I had to hire his accounting manager? Billions of dollars bequeathed to me on the condition I hired some woman? A part of me wondered if this was the final stab, one he was delivering from the grave. If it was, I didn’t get it.

Brushing the thought aside, I reached for the fountain pen I kept in my pocket. It didn’t matter who the woman was or why he wanted me to hire her. I wanted to sign these papers and get this over with.

If I had any hope of actually starting to process the fact that he was gone and that I was going to have to live the rest of my life without him, I needed to get the legalities and the formalities behind me. Lifting up the pen, I didn’t ask any questions about the woman. “Where do I sign?”

Clayton laid out several documents on the table, turned them and slid them across the polished wooden table to me. “There.”

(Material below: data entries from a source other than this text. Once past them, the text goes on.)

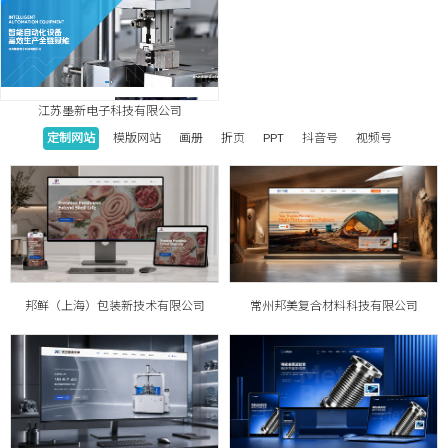
江苏墨新电子科技有限公司
定制网站
模版网站
画册
折页
PPT
抖音号
视频号
邦鲜（上海）包装新技术有限公司
常州邦美复合材料科技有限公司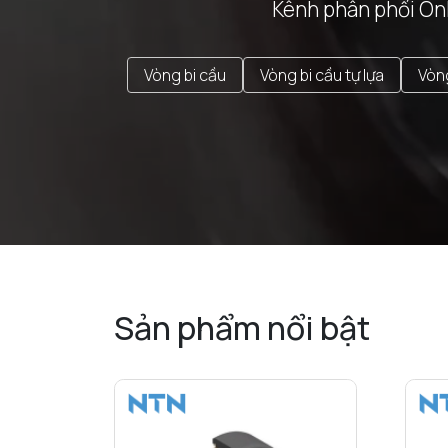
Kênh phân phối Onl
Vòng bi cầu
Vòng bi cầu tự lựa
Vòng
Sản phẩm nổi bật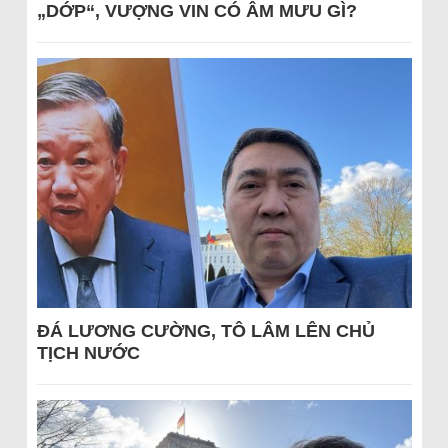
„DỚP“, VƯỢNG VIN CÓ ÂM MƯU GÌ?
ĐÁ LƯƠNG CƯỜNG, TÔ LÂM LÊN CHỦ
TỊCH NƯỚC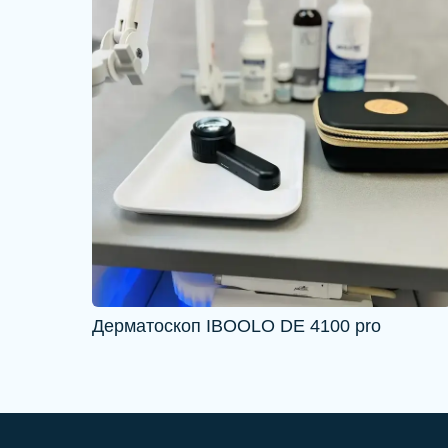
Дерматоскоп IBOOLO DE 4100 pro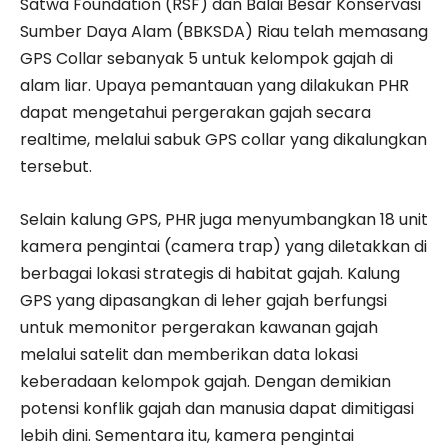
Satwa Foundation (RSF) dan Balai Besar Konservasi
Sumber Daya Alam (BBKSDA) Riau telah memasang
GPS Collar sebanyak 5 untuk kelompok gajah di
alam liar. Upaya pemantauan yang dilakukan PHR
dapat mengetahui pergerakan gajah secara
realtime, melalui sabuk GPS collar yang dikalungkan
tersebut.
Selain kalung GPS, PHR juga menyumbangkan 18 unit
kamera pengintai (camera trap) yang diletakkan di
berbagai lokasi strategis di habitat gajah. Kalung
GPS yang dipasangkan di leher gajah berfungsi
untuk memo­nitor pergerakan kawanan gajah
melalui satelit dan memberikan data lokasi
keberadaan kelompok gajah. Dengan demikian
potensi konflik gajah dan manusia dapat dimitigasi
lebih dini. Sementara itu, kamera pengintai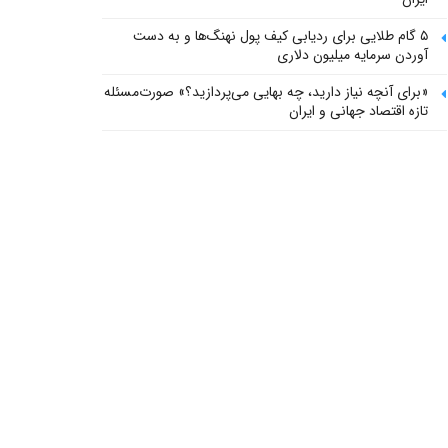
۵ گام طلایی برای ردیابی کیف پول‌ نهنگ‌ها و به دست
آوردن سرمایه میلیون دلاری
«برای آنچه نیاز دارید، چه بهایی می‌پردازید؟» صورت‌مسئله
تازه اقتصاد جهانی و ایران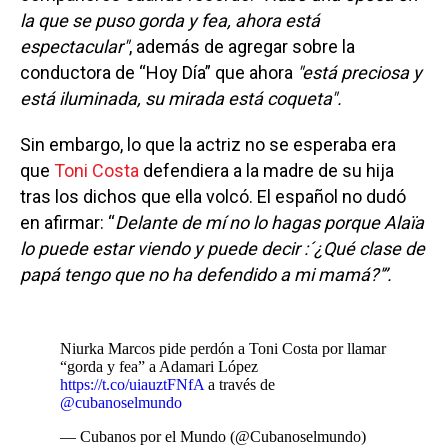
la que se puso gorda y fea, ahora está
espectacular"
, además de agregar sobre la
conductora de “Hoy Día” que ahora
"está preciosa y
está iluminada, su mirada está coqueta".
Sin embargo, lo que la actriz no se esperaba era
que
Toni Costa
defendiera a la madre de su hija
tras los dichos que ella volcó. El español no dudó
en afirmar: “
Delante de mí no lo hagas porque Alaïa
lo puede estar viendo y puede decir :´¿Qué clase de
papá tengo que no ha defendido a mi mamá?'”.
Niurka Marcos pide perdón a Toni Costa por llamar
“gorda y fea” a Adamari López
https://t.co/uiauztFNfA
a través de
@cubanoselmundo
— Cubanos por el Mundo (@Cubanoselmundo)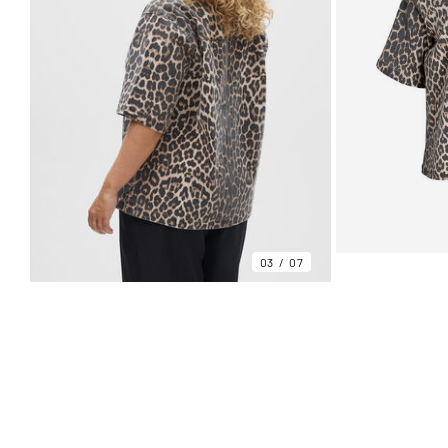
03
07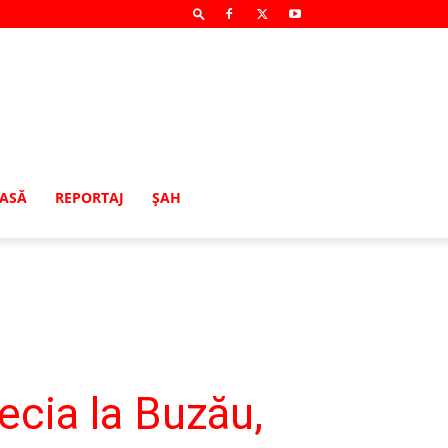
MASĂ
REPORTAJ
ŞAH
ecia la Buzău,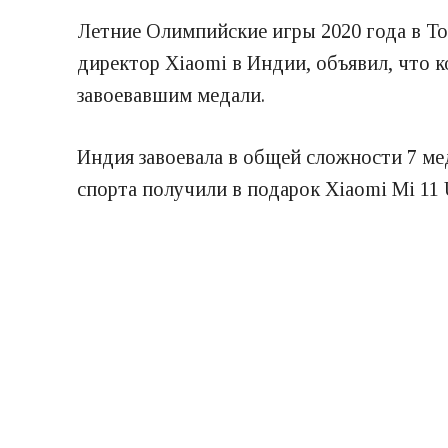
Летние Олимпийские игры 2020 года в То
директор Xiaomi в Индии, объявил, что 
завоевавшим медали.
Индия завоевала в общей сложности 7 ме
спорта получили в подарок Xiaomi Mi 11 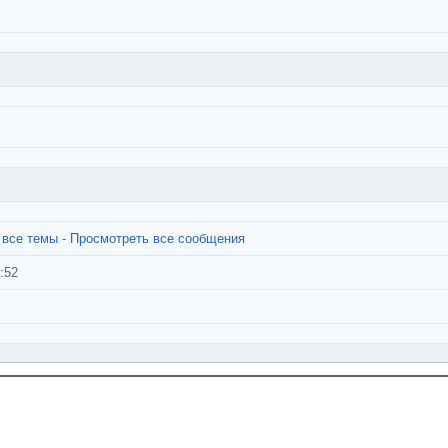
 все темы
-
Просмотреть все сообщения
:52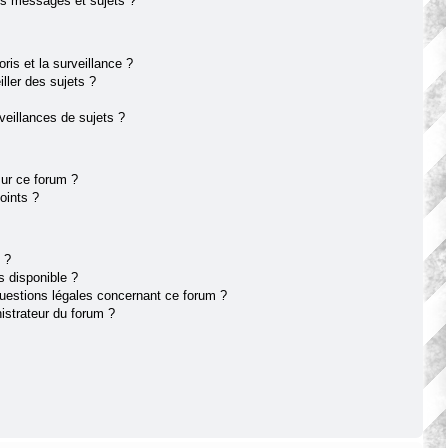
s messages et sujets ?
oris et la surveillance ?
ller des sujets ?
eillances de sujets ?
sur ce forum ?
oints ?
 ?
s disponible ?
questions légales concernant ce forum ?
istrateur du forum ?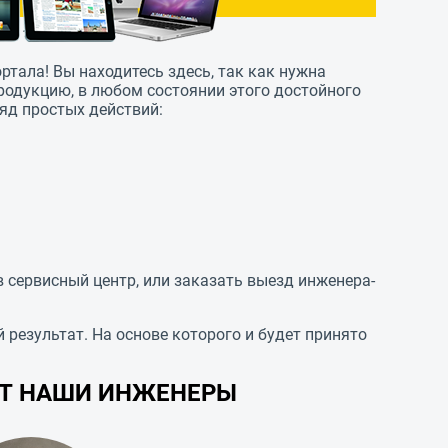
ортала! Вы находитесь здесь, так как нужна
одукцию, в любом состоянии этого достойного
яд простых действий:
в сервисный центр, или заказать выезд инженера-
результат. На основе которого и будет принято
УТ НАШИ ИНЖЕНЕРЫ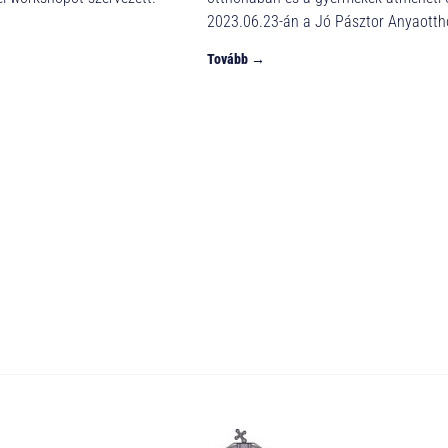
2023.06.23-án a Jó Pásztor Anya
Tovább →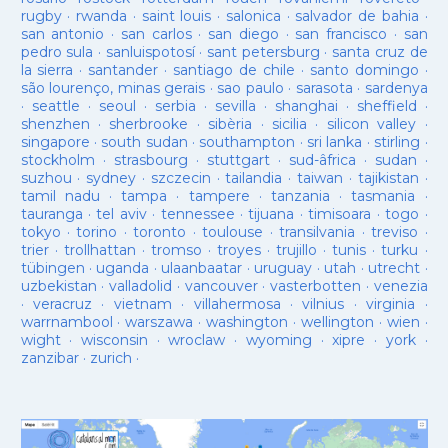
rugby
·
rwanda
·
saint louis
·
salonica
·
salvador de bahia
·
san antonio
·
san carlos
·
san diego
·
san francisco
·
san
pedro sula
·
sanluispotosí
·
sant petersburg
·
santa cruz de
la sierra
·
santander
·
santiago de chile
·
santo domingo
·
são lourenço, minas gerais
·
sao paulo
·
sarasota
·
sardenya
·
seattle
·
seoul
·
serbia
·
sevilla
·
shanghai
·
sheffield
·
shenzhen
·
sherbrooke
·
sibèria
·
sicilia
·
silicon valley
·
singapore
·
south sudan
·
southampton
·
sri lanka
·
stirling
·
stockholm
·
strasbourg
·
stuttgart
·
sud-âfrica
·
sudan
·
suzhou
·
sydney
·
szczecin
·
tailandia
·
taiwan
·
tajikistan
·
tamil nadu
·
tampa
·
tampere
·
tanzania
·
tasmania
·
tauranga
·
tel aviv
·
tennessee
·
tijuana
·
timisoara
·
togo
·
tokyo
·
torino
·
toronto
·
toulouse
·
transilvania
·
treviso
·
trier
·
trollhattan
·
tromso
·
troyes
·
trujillo
·
tunis
·
turku
·
tübingen
·
uganda
·
ulaanbaatar
·
uruguay
·
utah
·
utrecht
·
uzbekistan
·
valladolid
·
vancouver
·
vasterbotten
·
venezia
·
veracruz
·
vietnam
·
villahermosa
·
vilnius
·
virginia
·
warrnambool
·
warszawa
·
washington
·
wellington
·
wien
·
wight
·
wisconsin
·
wroclaw
·
wyoming
·
xipre
·
york
·
zanzibar
·
zurich
·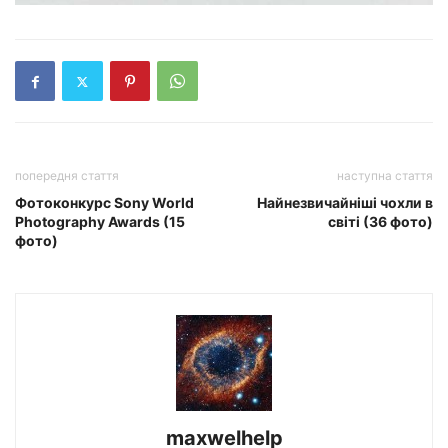
попередня стаття
наступна стаття
Фотоконкурс Sony World
Найнезвичайніші чохли в
Photography Awards (15
світі (36 фото)
фото)
maxwelhelp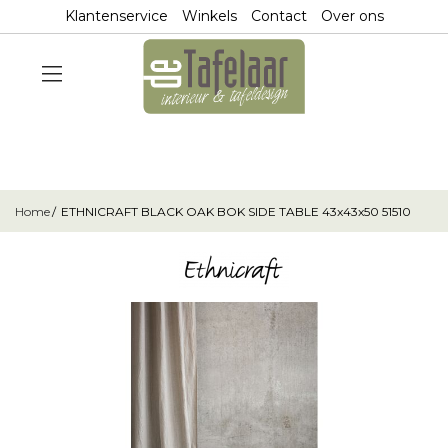
Klantenservice
Winkels
Contact
Over ons
Home
ETHNICRAFT BLACK OAK BOK SIDE TABLE 43x43x50 51510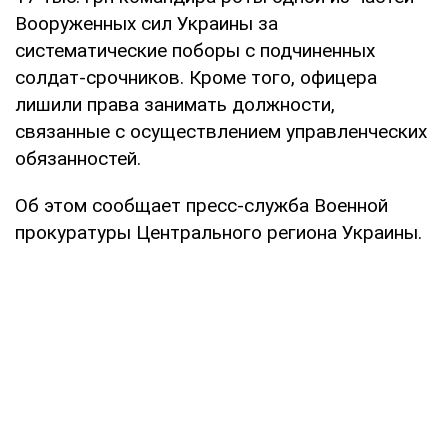
Вооруженных сил Украины за
систематические поборы с подчиненных
солдат-срочников. Кроме того, офицера
лишили права занимать должности,
связанные с осуществлением управленческих
обязанностей.
Об этом сообщает пресс-служба Военной
прокуратуры Центрального региона Украины.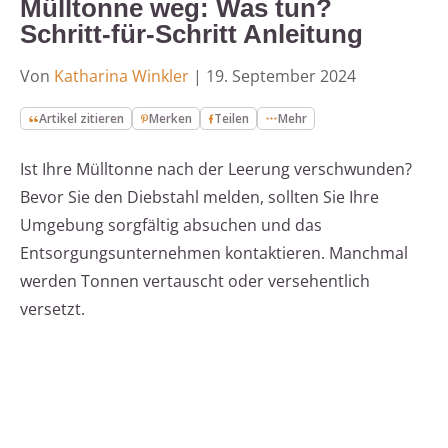
Mülltonne weg: Was tun?
Schritt-für-Schritt Anleitung
Von
Katharina Winkler
|
19. September 2024
Artikel zitieren
Merken
Teilen
Mehr
Ist Ihre Mülltonne nach der Leerung verschwunden?
Bevor Sie den Diebstahl melden, sollten Sie Ihre
Umgebung sorgfältig absuchen und das
Entsorgungsunternehmen kontaktieren. Manchmal
werden Tonnen vertauscht oder versehentlich
versetzt.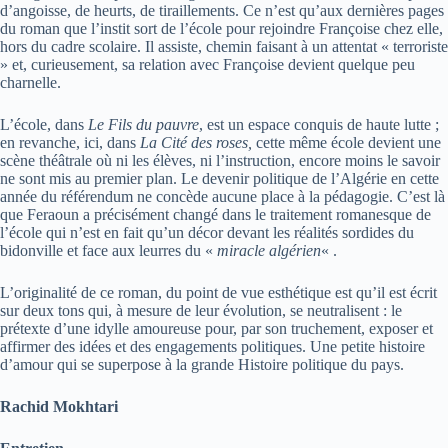
d’angoisse, de heurts, de tiraillements. Ce n’est qu’aux dernières pages
du roman que l’instit sort de l’école pour rejoindre Françoise chez elle,
hors du cadre scolaire. Il assiste, chemin faisant à un attentat « terroriste
» et, curieusement, sa relation avec Françoise devient quelque peu
charnelle.
L’école, dans
Le Fils du pauvre
, est un espace conquis de haute lutte ;
en revanche, ici, dans
La Cité des roses,
cette même école devient une
scène théâtrale où ni les élèves, ni l’instruction, encore moins le savoir
ne sont mis au premier plan. Le devenir politique de l’Algérie en cette
année du référendum ne concède aucune place à la pédagogie. C’est là
que Feraoun a précisément changé dans le traitement romanesque de
l’école qui n’est en fait qu’un décor devant les réalités sordides du
bidonville et face aux leurres du «
miracle algérien
« .
L’originalité de ce roman, du point de vue esthétique est qu’il est écrit
sur deux tons qui, à mesure de leur évolution, se neutralisent : le
prétexte d’une idylle amoureuse pour, par son truchement, exposer et
affirmer des idées et des engagements politiques. Une petite histoire
d’amour qui se superpose à la grande Histoire politique du pays.
Rachid Mokhtari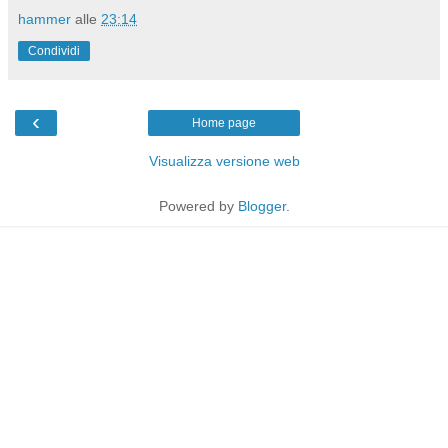
hammer
alle
23:14
Condividi
‹
Home page
Visualizza versione web
Powered by
Blogger
.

Tabs had been stuck on various pages, I read them quickly and scribbled my signature beside the tab at the bottom of each one. When I was done, I handed the papers back to the lawyer and hauled ass out of there.

Back in my car, I took several deep breaths and watched the usual morning traffic pass me by. What had struck me these last couple of weeks was how life just seemed to carry on. Despite everything my dad had done, the articles and the aeronautical advancements he made, people went about their daily lives as though nothing had changed.

Pulling on the latch to open my glove box, I slipped Dad’s letter inside. I was intent on joining those people and carrying on with my daily life.